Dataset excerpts
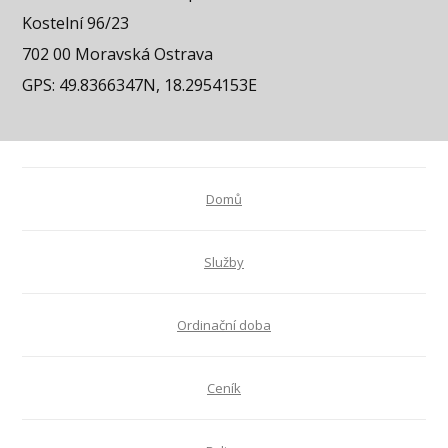
Kostelní 96/23
702 00 Moravská Ostrava
GPS: 49.8366347N, 18.2954153E
Domů
Služby
Ordinační doba
Ceník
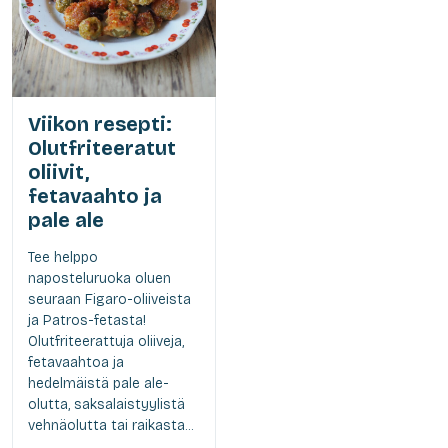
Viikon resepti:
Olutfriteeratut
oliivit,
fetavaahto ja
pale ale
Tee helppo
naposteluruoka oluen
seuraan Figaro-oliiveista
ja Patros-fetasta!
Olutfriteerattuja oliiveja,
fetavaahtoa ja
hedelmäistä pale ale-
olutta, saksalaistyylistä
vehnäolutta tai raikasta...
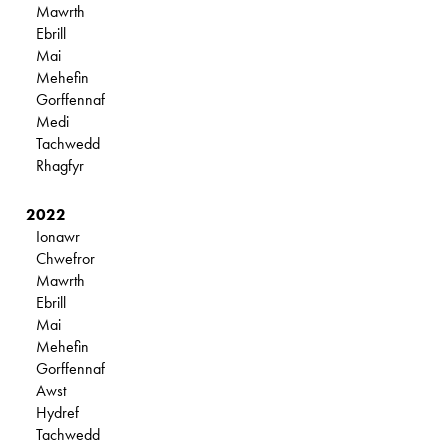
Mawrth
Ebrill
Mai
Mehefin
Gorffennaf
Medi
Tachwedd
Rhagfyr
2022
Ionawr
Chwefror
Mawrth
Ebrill
Mai
Mehefin
Gorffennaf
Awst
Hydref
Tachwedd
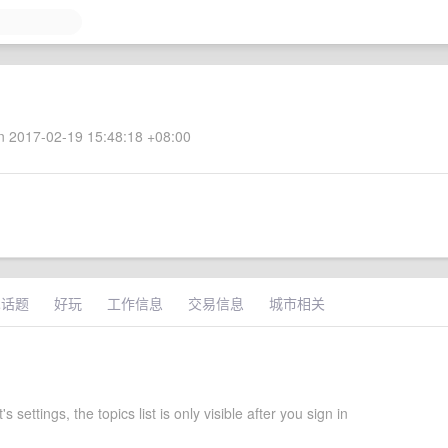
 2017-02-19 15:48:18 +08:00
术话题
好玩
工作信息
交易信息
城市相关
s settings, the topics list is only visible after you sign in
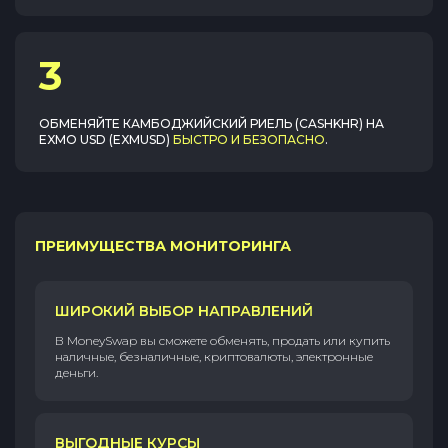
3
ОБМЕНЯЙТЕ
КАМБОДЖИЙСКИЙ РИЕЛЬ (CASHKHR)
НА
EXMO USD (EXMUSD)
БЫСТРО И БЕЗОПАСНО
.
ПРЕИМУЩЕСТВА МОНИТОРИНГА
ШИРОКИЙ ВЫБОР НАПРАВЛЕНИЙ
В MoneySwap вы сможете обменять, продать или купить
наличные, безналичные, криптовалюты, электронные
деньги.
ВЫГОДНЫЕ КУРСЫ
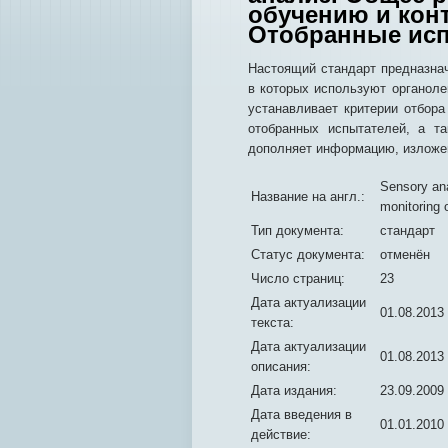
обучению и конт
Отобранные ис
Настоящий стандарт предназна
в которых используют органоле
устанавливает критерии отбор
отобранных испытателей, а т
дополняет информацию, изложе
Sensory ana
Название на англ.:
monitoring 
Тип документа:
стандарт
Статус документа:
отменён
Число страниц:
23
Дата актуализации
01.08.2013
текста:
Дата актуализации
01.08.2013
описания:
Дата издания:
23.09.2009
Дата введения в
01.01.2010
действие:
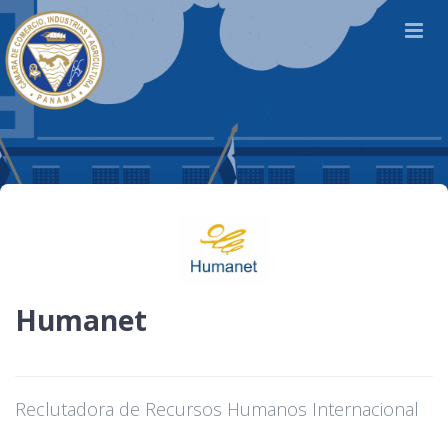
Humanet
Reclutadora de Recursos Humanos Internacional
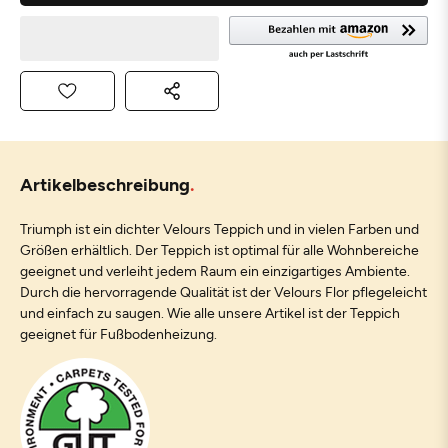
Artikelbeschreibung
Triumph ist ein dichter Velours Teppich und in vielen Farben und
Größen erhältlich. Der Teppich ist optimal für alle Wohnbereiche
geeignet und verleiht jedem Raum ein einzigartiges Ambiente.
Durch die hervorragende Qualität ist der Velours Flor pflegeleicht
und einfach zu saugen. Wie alle unsere Artikel ist der Teppich
geeignet für Fußbodenheizung.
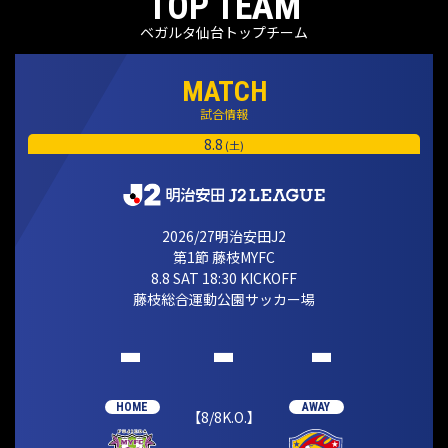
TOP TEAM
ベガルタ仙台トップチーム
MATCH
試合情報
8.8
(土)
2026/27明治安田J2
第1節 藤枝MYFC
8.8 SAT 18:30 KICKOFF
藤枝総合運動公園サッカー場
-
-
-
HOME
AWAY
【8/8K.O.】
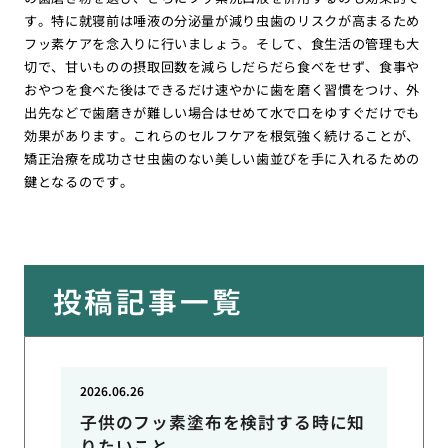
す。特に就寝前は唾液の分泌量が減り虫歯のリスクが高まるため
フッ素ケアを念入りに行いましょう。そして、食生活の管理も大
切で、甘いものの摂取回数を減らしだらだら食べをせず、食事や
おやつを食べた後はできるだけ速やかに歯を磨く習慣をつけ、外
出先などで歯磨きが難しい場合はせめて水で口をゆすぐだけでも
効果があります。これらのセルフケアを根気強く続けることが、
矯正治療を成功させ虫歯のない美しい歯並びを手に入れるための
鍵となるのです。
投稿記事一覧
2026.06.26
子供のフッ素塗布を検討する時に知
りたいこと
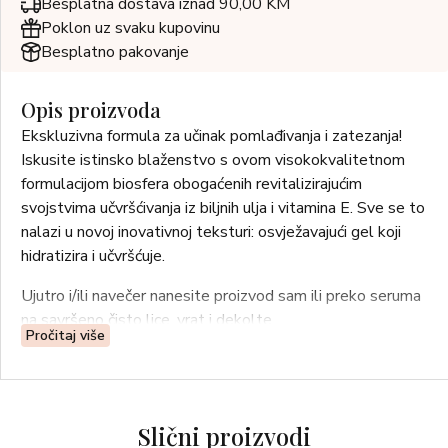
Besplatna dostava iznad 90,00 KM
Poklon uz svaku kupovinu
Besplatno pakovanje
Opis proizvoda
Ekskluzivna formula za učinak pomlađivanja i zatezanja!
Iskusite istinsko blaženstvo s ovom visokokvalitetnom
formulacijom biosfera obogaćenih revitalizirajućim
svojstvima učvršćivanja iz biljnih ulja i vitamina E. Sve se to
nalazi u novoj inovativnoj teksturi: osvježavajući gel koji
hidratizira i učvršćuje.
Ujutro i/ili navečer nanesite proizvod sam ili preko seruma
na savršeno čisto lice, vrat i dekolte.
Pročitaj više
Slični proizvodi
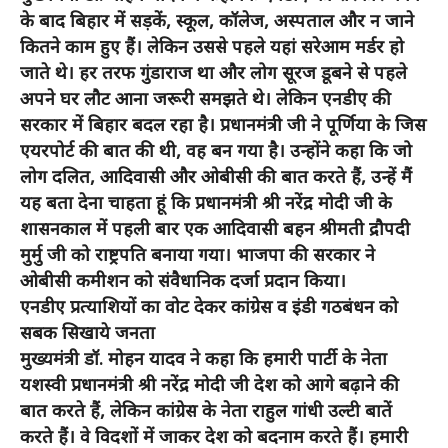
के बाद बिहार में सड़कें, स्कूल, कॉलेज, अस्पताल और न जाने
कितने काम हुए हैं। लेकिन उससे पहले यहां सरेआम मर्डर हो
जाते थे। हर तरफ गुंडाराज था और लोग सूरज डूबने से पहले
अपने घर लौट आना जरूरी समझते थे। लेकिन एनडीए की
सरकार में बिहार बदल रहा है। प्रधानमंत्री जी ने पूर्णिया के जिस
एयरपोर्ट की बात की थी, वह बन गया है। उन्होंने कहा कि जो
लोग दलित, आदिवासी और ओबीसी की बात करते हैं, उन्हें मैं
यह बता देना चाहता हूं कि प्रधानमंत्री श्री नरेंद्र मोदी जी के
शासनकाल में पहली बार एक आदिवासी बहन श्रीमती द्रौपदी
मुर्मु जी को राष्ट्रपति बनाया गया। भाजपा की सरकार ने
ओबीसी कमीशन को संवैधानिक दर्जा प्रदान किया।
एनडीए प्रत्याशियों का वोट देकर कांग्रेस व इंडी गठबंधन को
सबक सिखाये जनता
मुख्यमंत्री डॉ. मोहन यादव ने कहा कि हमारी पार्टी के नेता
यशस्वी प्रधानमंत्री श्री नरेंद्र मोदी जी देश को आगे बढ़ाने की
बात करते हैं, लेकिन कांग्रेस के नेता राहुल गांधी उल्टी बातें
करते हैं। वे विदशों में जाकर देश को बदनाम करते हैं। हमारी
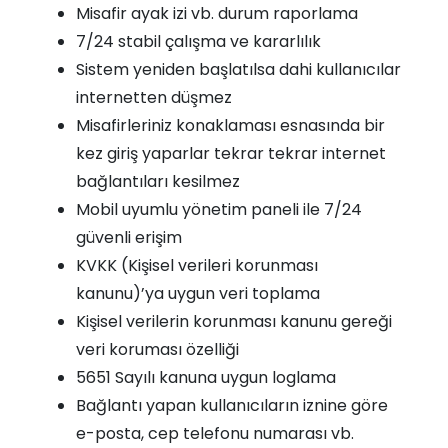
Misafir ayak izi vb. durum raporlama
7/24 stabil çalışma ve kararlılık
Sistem yeniden başlatılsa dahi kullanıcılar
internetten düşmez
Misafirleriniz konaklaması esnasında bir
kez giriş yaparlar tekrar tekrar internet
bağlantıları kesilmez
Mobil uyumlu yönetim paneli ile 7/24
güvenli erişim
KVKK (Kişisel verileri korunması
kanunu)’ya uygun veri toplama
Kişisel verilerin korunması kanunu gereği
veri koruması özelliği
5651 Sayılı kanuna uygun loglama
Bağlantı yapan kullanıcıların iznine göre
e-posta, cep telefonu numarası vb.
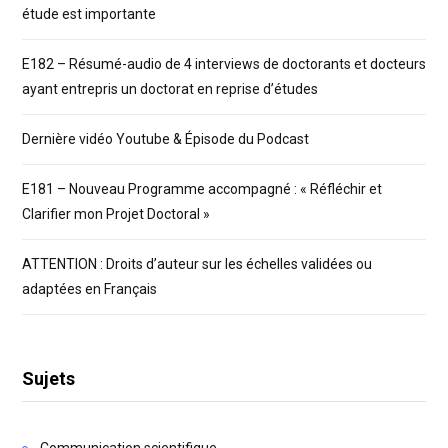
étude est importante
E182 – Résumé-audio de 4 interviews de doctorants et docteurs
ayant entrepris un doctorat en reprise d’études
Dernière vidéo Youtube & Épisode du Podcast
E181 – Nouveau Programme accompagné : « Réfléchir et
Clarifier mon Projet Doctoral »
ATTENTION : Droits d’auteur sur les échelles validées ou
adaptées en Français
Sujets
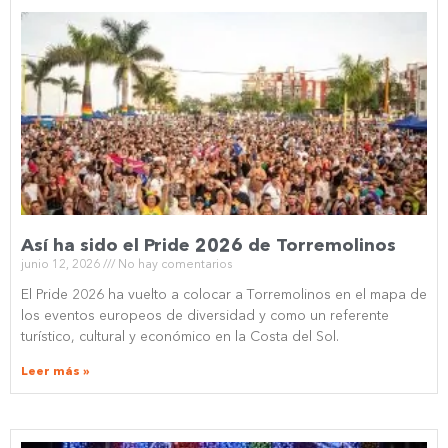
Así ha sido el Pride 2026 de Torremolinos
junio 12, 2026
No hay comentarios
El Pride 2026 ha vuelto a colocar a Torremolinos en el mapa de
los eventos europeos de diversidad y como un referente
turístico, cultural y económico en la Costa del Sol.
Leer más »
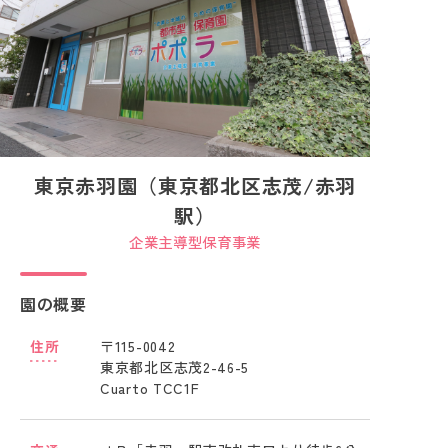
東京赤羽園（東京都北区志茂/赤羽
駅）
企業主導型保育事業
園の概要
住所
〒115-0042
東京都北区志茂2-46-5
Cuarto TCC1F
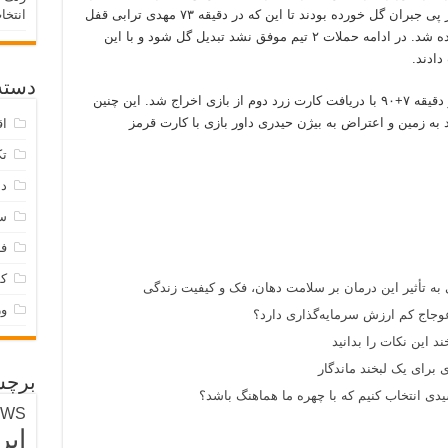
کورس قهرمانی نیاز مبرمی به پیروزی داشتند در پی جبران گل خورده بودند تا این که در دقیقه ۷۳ مهدی ترابی قفل
انتخا
دروازه نساجی را باز کرد و بازی به تساوی کشیده شد. در ادامه حملات ۲ تیم موفق نشد تبدیل گل شود و با این
ادند.
دسته‌
مهدی هاشم نژاد با درگیری با بازیکن نساجی در دقیقه ۷+۹۰ با دریافت کارت زرد دوم از بازی اخراج شد. این چنین
د به زمین و اعتراض به بیژن حیدری داور بازی با کارت قرمز
اق
تک
دس
س
فر
ک
 به تأثیر این درمان بر سلامت دهان، فک و کیفیت زندگی
و
وجاج کم ارزش سرمایه‌گذاری دارد؟
د این نکات را بدانید
 برای یک لبخند ماندگار
برچس
ی انتخاب کنیم که با چهره ما هماهنگ باشد؟
EWS
ایر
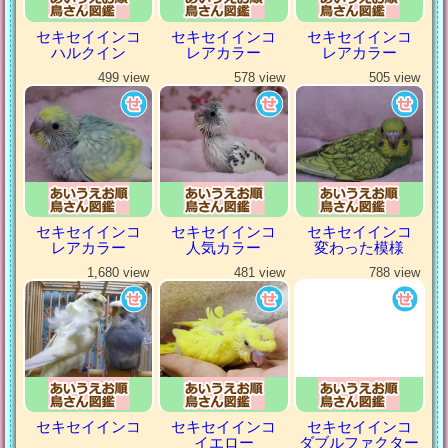
セキセイインコ
セキセイインコ
セキセイインコ
ハルクイン
レアカラー
レアカラー
499 view
578 view
505 view
セキセイインコ
セキセイインコ
セキセイインコ
レアカラー
人気カラー
変わった模様
1,680 view
481 view
788 view
セキセイインコ
セキセイインコ
セキセイインコ
イエロー
ダブルファクター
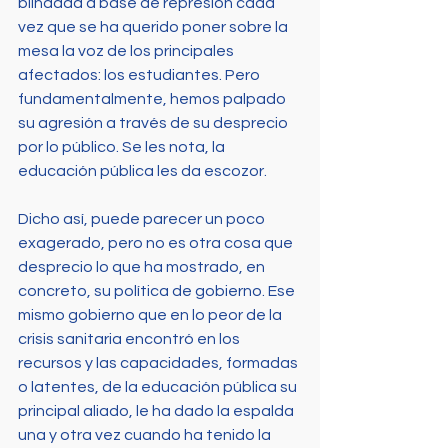
blindada a base de represión cada 
vez que se ha querido poner sobre la 
mesa la voz de los principales 
afectados: los estudiantes. Pero 
fundamentalmente, hemos palpado 
su agresión a través de su desprecio 
por lo público. Se les nota, la 
educación pública les da escozor.
Dicho así, puede parecer un poco 
exagerado, pero no es otra cosa que 
desprecio lo que ha mostrado, en 
concreto, su política de gobierno. Ese 
mismo gobierno que en lo peor de la 
crisis sanitaria encontró en los 
recursos y las capacidades, formadas 
o latentes, de la educación pública su 
principal aliado, le ha dado la espalda 
una y otra vez cuando ha tenido la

• _ABOUT THIS TASK_
Every line above in which the word "educación" occurs is to be copied.

• _RESULT BELOW_
educación pública les da escozor.
o latentes, de la educación pública su 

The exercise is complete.